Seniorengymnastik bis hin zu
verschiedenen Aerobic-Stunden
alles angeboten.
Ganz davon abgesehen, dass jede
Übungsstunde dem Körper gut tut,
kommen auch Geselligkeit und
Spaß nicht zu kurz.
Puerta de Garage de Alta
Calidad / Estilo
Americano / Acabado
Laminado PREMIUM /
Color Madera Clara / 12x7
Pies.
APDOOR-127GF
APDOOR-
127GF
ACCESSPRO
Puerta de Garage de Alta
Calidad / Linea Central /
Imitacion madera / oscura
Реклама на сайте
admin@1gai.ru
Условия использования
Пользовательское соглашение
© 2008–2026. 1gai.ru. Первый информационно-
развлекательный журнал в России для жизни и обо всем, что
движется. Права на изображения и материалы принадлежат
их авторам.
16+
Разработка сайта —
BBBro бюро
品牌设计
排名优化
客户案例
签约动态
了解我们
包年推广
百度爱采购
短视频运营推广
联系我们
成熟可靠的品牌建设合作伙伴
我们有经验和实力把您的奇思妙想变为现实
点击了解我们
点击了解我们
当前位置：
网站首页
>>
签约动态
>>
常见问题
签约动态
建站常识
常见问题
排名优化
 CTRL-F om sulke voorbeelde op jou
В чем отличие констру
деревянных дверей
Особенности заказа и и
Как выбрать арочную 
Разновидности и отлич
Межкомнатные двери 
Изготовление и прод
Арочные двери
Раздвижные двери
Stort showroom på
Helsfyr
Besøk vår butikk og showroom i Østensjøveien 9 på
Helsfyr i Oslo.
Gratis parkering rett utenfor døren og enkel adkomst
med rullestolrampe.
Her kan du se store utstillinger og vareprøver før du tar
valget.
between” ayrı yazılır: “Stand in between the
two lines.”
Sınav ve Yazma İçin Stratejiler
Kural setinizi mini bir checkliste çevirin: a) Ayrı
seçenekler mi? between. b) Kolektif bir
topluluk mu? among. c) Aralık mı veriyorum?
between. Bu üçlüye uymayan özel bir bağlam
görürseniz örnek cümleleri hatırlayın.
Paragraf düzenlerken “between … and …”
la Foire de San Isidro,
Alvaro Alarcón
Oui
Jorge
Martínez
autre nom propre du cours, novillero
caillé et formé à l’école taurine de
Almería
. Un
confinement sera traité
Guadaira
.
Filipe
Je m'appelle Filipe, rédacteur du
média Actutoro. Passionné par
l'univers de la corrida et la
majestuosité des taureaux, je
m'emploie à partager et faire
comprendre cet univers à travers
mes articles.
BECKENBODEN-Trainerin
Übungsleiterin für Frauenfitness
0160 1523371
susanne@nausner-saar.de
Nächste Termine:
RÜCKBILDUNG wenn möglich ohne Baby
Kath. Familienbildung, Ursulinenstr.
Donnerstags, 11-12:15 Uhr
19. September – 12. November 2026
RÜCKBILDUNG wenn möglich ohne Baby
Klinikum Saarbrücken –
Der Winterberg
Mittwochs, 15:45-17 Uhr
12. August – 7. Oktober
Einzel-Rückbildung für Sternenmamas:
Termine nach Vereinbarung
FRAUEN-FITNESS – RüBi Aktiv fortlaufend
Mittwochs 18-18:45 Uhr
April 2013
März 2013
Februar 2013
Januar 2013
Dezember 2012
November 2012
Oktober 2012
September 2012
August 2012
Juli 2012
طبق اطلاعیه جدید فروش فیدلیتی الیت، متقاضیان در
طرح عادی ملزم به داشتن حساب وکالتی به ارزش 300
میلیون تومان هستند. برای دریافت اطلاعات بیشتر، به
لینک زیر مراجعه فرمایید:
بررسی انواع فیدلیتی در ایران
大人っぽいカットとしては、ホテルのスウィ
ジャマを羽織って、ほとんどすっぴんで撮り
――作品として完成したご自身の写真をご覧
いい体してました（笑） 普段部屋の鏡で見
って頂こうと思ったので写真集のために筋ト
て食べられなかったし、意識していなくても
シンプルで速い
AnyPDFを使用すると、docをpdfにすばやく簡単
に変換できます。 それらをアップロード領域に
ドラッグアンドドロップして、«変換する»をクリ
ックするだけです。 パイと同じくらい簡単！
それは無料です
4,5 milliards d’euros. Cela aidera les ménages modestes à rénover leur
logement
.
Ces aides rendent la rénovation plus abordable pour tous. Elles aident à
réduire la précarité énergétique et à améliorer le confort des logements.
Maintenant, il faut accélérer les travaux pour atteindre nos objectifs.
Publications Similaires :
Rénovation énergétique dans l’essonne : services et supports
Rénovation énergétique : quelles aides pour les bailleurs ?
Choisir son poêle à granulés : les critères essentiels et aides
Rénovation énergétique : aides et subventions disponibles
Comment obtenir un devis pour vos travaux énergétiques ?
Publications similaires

> **Your goal**
Set the entries above down again, each one exactly as written.

> **Response to the exercise**
Seniorengymnastik bis hin zu
verschiedenen Aerobic-Stunden
alles angeboten.
Ganz davon abgesehen, dass jede
Übungsstunde dem Körper gut tut,
kommen auch Geselligkeit und
Spaß nicht zu kurz.
Puerta de Garage de Alta
Calidad / Estilo
Americano / Acabado
Laminado PREMIUM /
Color Madera Clara / 12x7
Pies.
APDOOR-127GF
APDOOR-
127GF
ACCESSPRO
Puerta de Garage de Alta
Calidad / Linea Central /
Imitacion madera / oscura
Реклама на сайте
admin@1gai.ru
Условия использования
Пользовательское соглашение
© 2008–2026. 1gai.ru. Первый информационно-
развлекательный журнал в России для жизни и обо всем, что
движется. Права на изображения и материалы принадлежат
их авторам.
16+
Разработка сайта —
BBBro бюро
品牌设计
排名优化
客户案例
签约动态
了解我们
包年推广
百度爱采购
短视频运营推广
联系我们
成熟可靠的品牌建设合作伙伴
我们有经验和实力把您的奇思妙想变为现实
点击了解我们
点击了解我们
当前位置：
网站首页
>>
签约动态
>>
常见问题
签约动态
建站常识
常见问题
排名优化
 CTRL-F om sulke voorbeelde op jou
В чем отличие констру
деревянных дверей
Особенности заказа и и
Как выбрать арочную 
Разновидности и отлич
Межкомнатные двери 
Изготовление и прод
Арочные двери
Раздвижные двери
Stort showroom på
Helsfyr
Besøk vår butikk og showroom i Østensjøveien 9 på
Helsfyr i Oslo.
Gratis parkering rett utenfor døren og enkel adkomst
med rullestolrampe.
Her kan du se store utstillinger og vareprøver før du tar
valget.
between” ayrı yazılır: “Stand in between the
two lines.”
Sınav ve Yazma İçin Stratejiler
Kural setinizi mini bir checkliste çevirin: a) Ayrı
seçenekler mi? between. b) Kolektif bir
topluluk mu? among. c) Aralık mı veriyorum?
between. Bu üçlüye uymayan özel bir bağlam
görürseniz örnek cümleleri hatırlayın.
Paragraf düzenlerken “between … and …”
la Foire de San Isidro,
Alvaro Alarcón
Oui
Jorge
Martínez
autre nom propre du cours, novillero
caillé et formé à l’école taurine de
Almería
. Un
confinement sera traité
Guadaira
.
Filipe
Je m'appelle Filipe, rédacteur du
média Actutoro. Passionné par
l'univers de la corrida et la
majestuosité des taureaux, je
m'emploie à partager et faire
comprendre cet univers à travers
mes articles.
BECKENBODEN-Trainerin
Übungsleiterin für Frauenfitness
0160 1523371
susanne@nausner-saar.de
Nächste Termine:
RÜCKBILDUNG wenn möglich ohne Baby
Kath. Familienbildung, Ursulinenstr.
Donnerstags, 11-12:15 Uhr
19. September – 12. November 2026
RÜCKBILDUNG wenn möglich ohne Baby
Klinikum Saarbrücken –
Der Winterberg
Mittwochs, 15:45-17 Uhr
12. August – 7. Oktober
Einzel-Rückbildung für Sternenmamas:
Termine nach Vereinbarung
FRAUEN-FITNESS – RüBi Aktiv fortlaufend
Mittwochs 18-18:45 Uhr
April 2013
März 2013
Februar 2013
Januar 2013
Dezember 2012
November 2012
Oktober 2012
September 2012
August 2012
Juli 2012
طبق اطلاعیه جدید فروش فیدلیتی الیت، متقاضیان در
طرح عادی ملزم به داشتن حساب وکالتی به ارزش 300
میلیون تومان هستند. برای دریافت اطلاعات بیشتر، به
لینک زیر مراجعه فرمایید:
بررسی انواع فیدلیتی در ایران
大人っぽいカットとしては、ホテルのスウィ
ジャマを羽織って、ほとんどすっぴんで撮り
――作品として完成したご自身の写真をご覧
いい体してました（笑） 普段部屋の鏡で見
って頂こうと思ったので写真集のために筋ト
て食べられなかったし、意識していなくても
シンプルで速い
AnyPDFを使用すると、docをpdfにすばやく簡単
に変換できます。 それらをアップロード領域に
ドラッグアンドドロップして、«変換する»をクリ
ックするだけです。 パイと同じくらい簡単！
それは無料です
4,5 milliards d’euros. Cela aidera les ménages modestes à rénover leur
logement
.
Ces aides rendent la rénovation plus abordable pour tous. Elles aident à
réduire la précarité énergétique et à améliorer le confort des logements.
Maintenant, il faut accélérer les travaux pour atteindre nos objectifs.
Publications Similaires :
Rénovation énergétique dans l’essonne : services et supports
Rénovation énergétique : quelles aides pour les bailleurs ?
Choisir son poêle à granulés : les critères essentiels et aides
Rénovation énergétique : aides et subventions disponibles
Comment obtenir un devis pour vos travaux énergétiques ?
Publications similaires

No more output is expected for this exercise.